Clinical Trial Details — Status: Completed

Administrative data

• NCT number: NCT00654147
• Other study ID #: A009
• Status: Completed
• Phase: Phase 2
• First received: April 2, 2008
• Last updated: July 11, 2015
• Start date: April 2008
• Est. completion date: January 2012

Study information

• Verified date: July 2015
• Source: University of Miami
• Contact: n/a
• Is FDA regulated: No
• Health authority: United States: Institutional Review Board
• Study type: Interventional

Clinical Trial Summary

A prospective, randomized, open-label pilot study to assess virologic suppression and immunologic recovery associated with a two-drug antiretroviral regimen of Raltegravir and the protease inhibitor lopinavir/ritonavir (LPV/r) and a three drug regimen with Raltegravir and two nRTIs (emtricitabine/tenofovir) in HIV-1 infected treatment-naïve subjects.

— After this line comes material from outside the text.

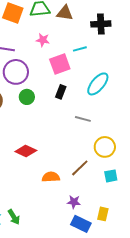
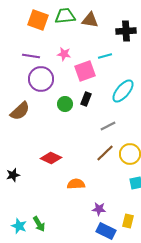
pink star: (43, 40) -> (64, 54), moved
green circle: (27, 97) -> (65, 104), moved
gray line: (83, 119) -> (108, 126), turned -42
brown line: (80, 168) -> (105, 153), moved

Immunology Substudy added to determine the kinetics of recovery of CD4 T cells and subpopulations (regulatory T cell [T regs], TH-17 and TH1) after treatment initiation with Raltegravir based regimens and their relationship with functional CD8 T cells and if Raltegravir containing therapies leads to decreases in markers of gut microbial translocation and of cellular and soluble markers of immune activation.

Description:

A009 is a prospective, randomized, open-label pilot study to assess virologic suppression and immune recovery rates associated with a two-drug potent antiretroviral regimen of raltegravir and the protease inhibitor lopinavir/ritonavir and a three-drug regimen with raltegravir and two nRTIs (emtricitabine/tenofovir) in treatment-naïve subjects.

HIV-1-infected subjects who are antiretroviral drug-naïve and have plasma HIV-1 RNA levels ≥5000 copies/ml obtained within 30 days prior to study entry will be randomized 1:1 to Raltegravir 400 mg BID + LPV 400 mg/RTV 100 mg BID (Arm A) or Raltegravir 400 mg BID + FTC 200 mg/TDF 300 mg QD (Arm B).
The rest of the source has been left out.